Over the past decades, the “common reference string” model has been derived into various “flavors”. In fact, the broad set of cryptographic assumptions used to build NIZKs for NP languages, naturally translated in various “shapes” for the common reference string. NIZKs secure in the Random Oracle model will have a reference string instantiated with a secure cryptographic hash function. However, reference strings of NIZKs relying on discrete-logarithm and pairing-based hardness assumptions can have a given “structure” for instance (see e.g. this or this). What’s more, such structured reference strings (SRS) can also further be classified as “universal SRS” and/or “updatable SRS” (see here).

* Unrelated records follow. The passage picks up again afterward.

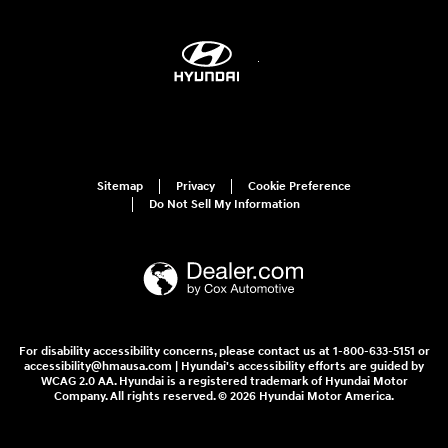
Sitemap
Privacy
Cookie Preference
Do Not Sell My Information
For disability accessibility concerns, please contact us at 1-800-633-5151 or
accessibility@hmausa.com | Hyundai's accessibility efforts are guided by
WCAG 2.0 AA. Hyundai is a registered trademark of Hyundai Motor
Company. All rights reserved. © 2026 Hyundai Motor America.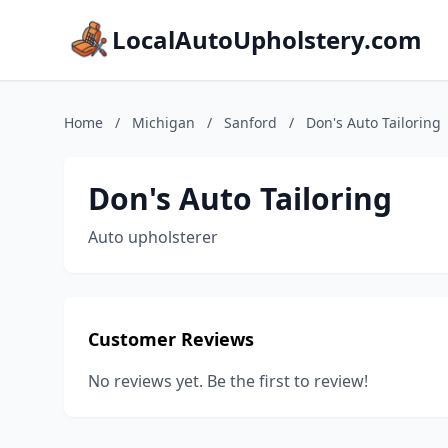
LocalAutoUpholstery.com
Home
/
Michigan
/
Sanford
/
Don's Auto Tailoring
Don's Auto Tailoring
Auto upholsterer
Customer Reviews
No reviews yet. Be the first to review!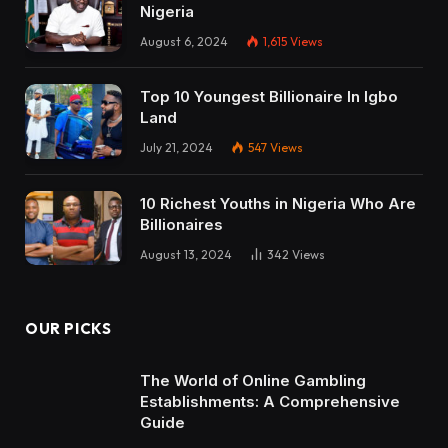
Nigeria
August 6, 2024
1,615
Views
Top 10 Youngest Billionaire In Igbo
Land
July 21, 2024
547
Views
10 Richest Youths in Nigeria Who Are
Billionaires
August 13, 2024
342
Views
OUR PICKS
The World of Online Gambling
Establishments: A Comprehensive
Guide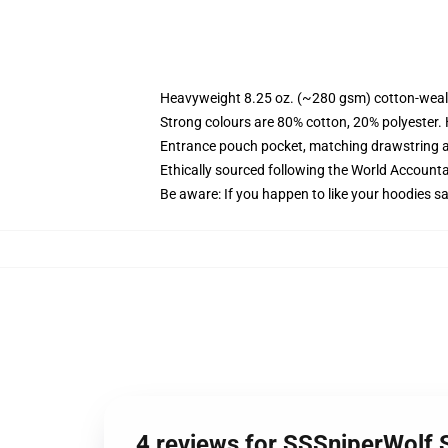
Heavyweight 8.25 oz. (~280 gsm) cotton-weal
Strong colours are 80% cotton, 20% polyester.
Entrance pouch pocket, matching drawstring a
Ethically sourced following the World Account
Be aware: If you happen to like your hoodies s
4 reviews for SSSniperWolf 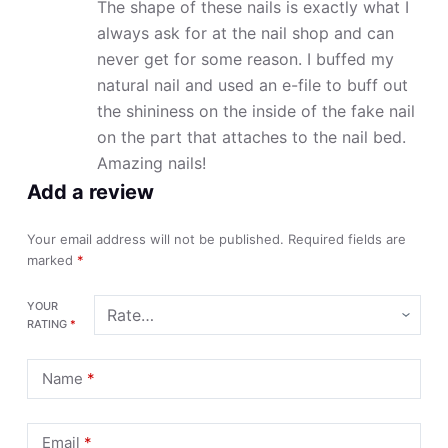
The shape of these nails is exactly what I
always ask for at the nail shop and can
never get for some reason. I buffed my
natural nail and used an e-file to buff out
the shininess on the inside of the fake nail
on the part that attaches to the nail bed.
Amazing nails!
Add a review
Your email address will not be published.
Required fields are
marked
*
YOUR
RATING
*
Name
*
Email
*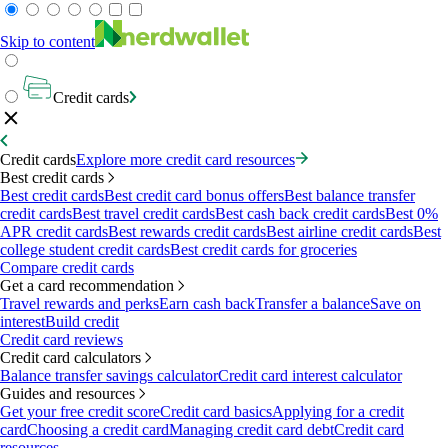
Skip to content
Credit cards
Credit cards
Explore more credit card resources
Best credit cards
Best credit cards
Best credit card bonus offers
Best balance transfer
credit cards
Best travel credit cards
Best cash back credit cards
Best 0%
APR credit cards
Best rewards credit cards
Best airline credit cards
Best
college student credit cards
Best credit cards for groceries
Compare credit cards
Get a card recommendation
Travel rewards and perks
Earn cash back
Transfer a balance
Save on
interest
Build credit
Credit card reviews
Credit card calculators
Balance transfer savings calculator
Credit card interest calculator
Guides and resources
Get your free credit score
Credit card basics
Applying for a credit
card
Choosing a credit card
Managing credit card debt
Credit card
resources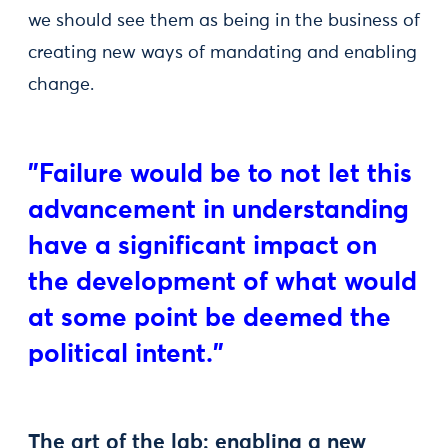
we should see them as being in the business of
creating new ways of mandating and enabling
change.
"Failure would be to not let this
advancement in understanding
have a significant impact on
the development of what would
at some point be deemed the
political intent."
The art of the lab: enabling a new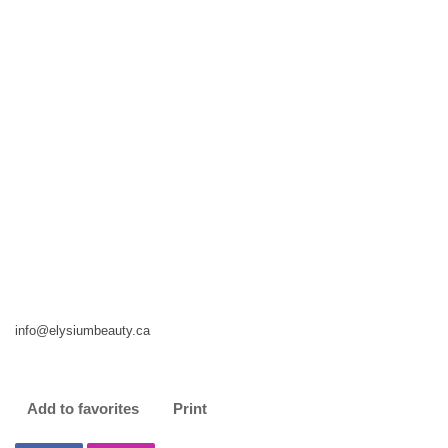
info@elysiumbeauty.ca
Add to favorites
Print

While a myriad of NIZKs have already been designed (we would need much more than a blog post to provide a fairly “comprehensive” list) this plethora of work illustrate that understanding which assumptions are required to build NIZKs for NP is a very active area of research. Interestingly, some constructions based on number-theoretic assumptions could now be broken in the presence of a powerful quantum adversary. As such, new pieces of work have recently emerged in the hope to build quantum-secure NIZKs for NP languages.

## Conclusion

In this blog post I tried to go back in time in order to provide intuition on some of the foundational results of the space of probabilistic proof systems (and complexity theory). Hopefully, you should now have an feeling for the notions of "proofs of knowledge'" and "zero-knowledge proofs". The only take away - if any - from this blog post is that randomness and interactions is a powerful combination - especially when coupled with a clever method to encode computation. If you look at most modern probabilistic proof systems (SNARKs, STARKs, etc.), you should see that they all share similarities that can be dated back to some of the early works exposed here. Last but not least, many (many) foundational pieces of research are missing in this blog post. Designing efficient probabilistic proof systems touches many sub-areas of computer science and mathematics, so I couldn't provide an extensive view in this post. I would highly encourage you to read these early works, since, as we say "the past explains the present''.